The first portion of Brock Turner’s statement borders on being noble. He’s practiced the one-liners provided by his parents and lawyer who are rightfully pushing him to show remorse for his actions, regardless of his (and their) belief that he did nothing wrong of his own accord. He almost takes responsibility for his actions and even spends a few sentences pretending to imagine the damage he’s done to the victim.
But all of those attempts are diminished by the following portions of his statement in which he blames alcohol and sexual promiscuity in the American college campus culture for his wrong-doing. This alone should’ve been a strong enough sign for Judge Persky to realize that this privileged young adult has not even fully the recognized the damage he’s done to the victim, the victim’s family, his own family, the school, society as a whole, and so many other lives and terrible situations which he has belittled.

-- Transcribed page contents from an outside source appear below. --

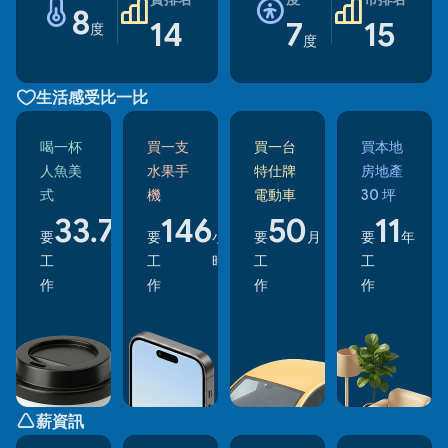
8
14
7
15
度
度
生活感受比一比
喝一杯
買一支
買一台
買本地
人魚美
水果手
特仕牌
房地產
式
機
電動車
30 坪
33.7
146
50
11
要
分
要
小
要
月
要
年
工
鐘
工
時
工
工
作
作
作
作
薪資訊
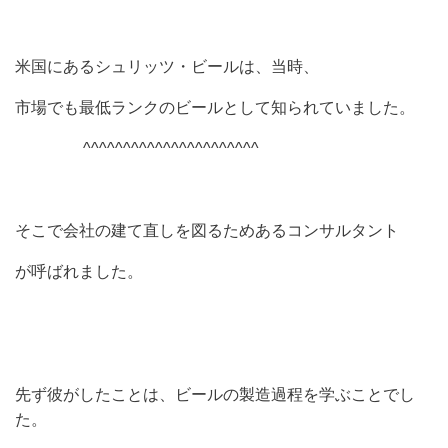
米国にあるシュリッツ・ビールは、当時、
市場でも最低ランクのビールとして知られていました。
^^^^^^^^^^^^^^^^^^^^^^
そこで会社の建て直しを図るためあるコンサルタント
が呼ばれました。
先ず彼がしたことは、ビールの製造過程を学ぶことでし
た。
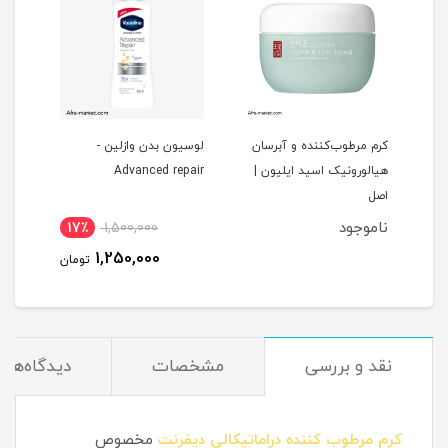
کرم مرطوب‌کننده و آبرسان
لوسیون بدن وازلین -
شوین
هیالورونیک اسید ایلیون |
Advanced repair
اصل
خشک
ناموجود
17٪
1,500,000
1,250,000
تومان
نقد و بررسی
مشخصات
دیدگاه‌ها
کرم مرطوب کننده دراماتیکالی دیفرنت
مخصوص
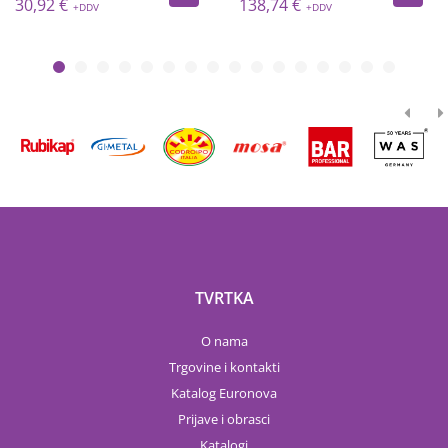
30,92 €
138,74 €
TVRTKA
O nama
Trgovine i kontakti
Katalog Euronova
Prijave i obrasci
Katalogi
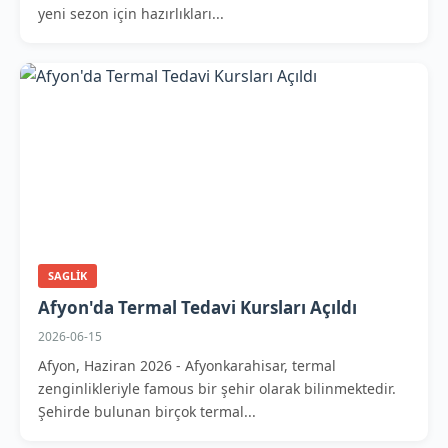
yeni sezon için hazırlıkları...
SAGLIK
Afyon'da Termal Tedavi Kursları Açıldı
2026-06-15
Afyon, Haziran 2026 - Afyonkarahisar, termal
zenginlikleriyle famous bir şehir olarak bilinmektedir.
Şehirde bulunan birçok termal...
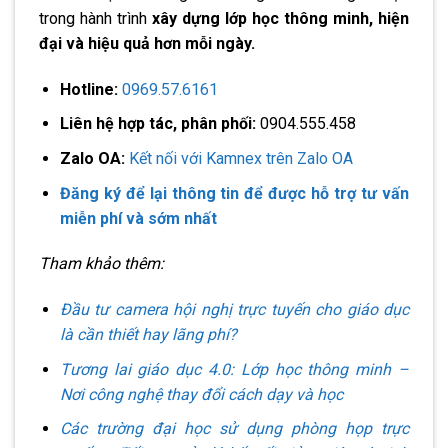
trong hành trình
xây dựng lớp học thông minh, hiện
đại và hiệu quả hơn mỗi ngày.
Hotline:
0969.57.6161
Liên hệ hợp tác, phân phối:
0904.555.458
Zalo OA:
Kết nối với Kamnex trên Zalo OA
Đăng ký để lại thông tin để được hỗ trợ tư vấn
miễn phí và sớm nhất
Tham khảo thêm:
Đầu tư camera hội nghị trực tuyến cho giáo dục
là cần thiết hay lãng phí?
Tương lai giáo dục 4.0: Lớp học thông minh –
Nơi công nghệ thay đổi cách dạy và học
Các trường đại học sử dụng phòng họp trực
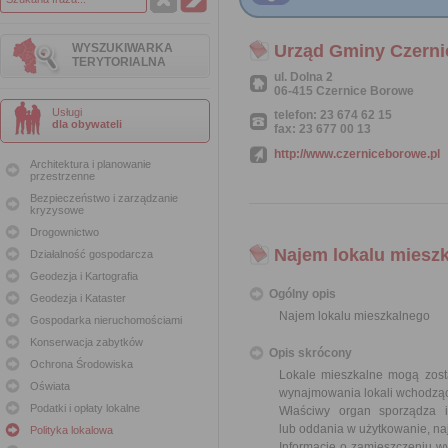
WYSZUKIWARKA
Urząd Gminy Czern
TERYTORIALNA
ul. Dolna 2
06-415 Czernice Borowe
Usługi
telefon: 23 674 62 15
dla obywateli
fax: 23 677 00 13
http://www.czerniceborowe.pl
Architektura i planowanie
przestrzenne
Bezpieczeństwo i zarządzanie
kryzysowe
Drogownictwo
Najem lokalu miesz
Działalność gospodarcza
Geodezja i Kartografia
Ogólny opis
Geodezja i Kataster
Najem lokalu mieszkalnego
Gospodarka nieruchomościami
Konserwacja zabytków
Opis skrócony
Ochrona Środowiska
Lokale mieszkalne mogą zost
Oświata
wynajmowania lokali wchodząc
Podatki i opłaty lokalne
Właściwy organ sporządza 
lub oddania w użytkowanie, na
Polityka lokalowa
Informację o zamieszczeniu wy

However, if that wasn’t enough evidence of Turner’s refusal to accept responsibility, the following should have amounted to enormous red flags for Judge Persky:
“There isn’t a second that has gone by where I haven’t regretted the course of events I took on January 17th/18th. My shell and core of who I am as a person is forever broken from this. I am a changed person. At this point in my life, I never want to have a drop of alcohol again. I never want to attend a social gathering that involves alcohol or any situation where people make decisions based on the substances they have consumed. I never want to experience being in a position where it will have a negative impact on my life or someone else’s ever again. I’ve lost two jobs solely based on the reporting of my case. I wish I never was good at swimming or had the opportunity to attend Stanford, so maybe the newspapers wouldn’t want to write stories about me…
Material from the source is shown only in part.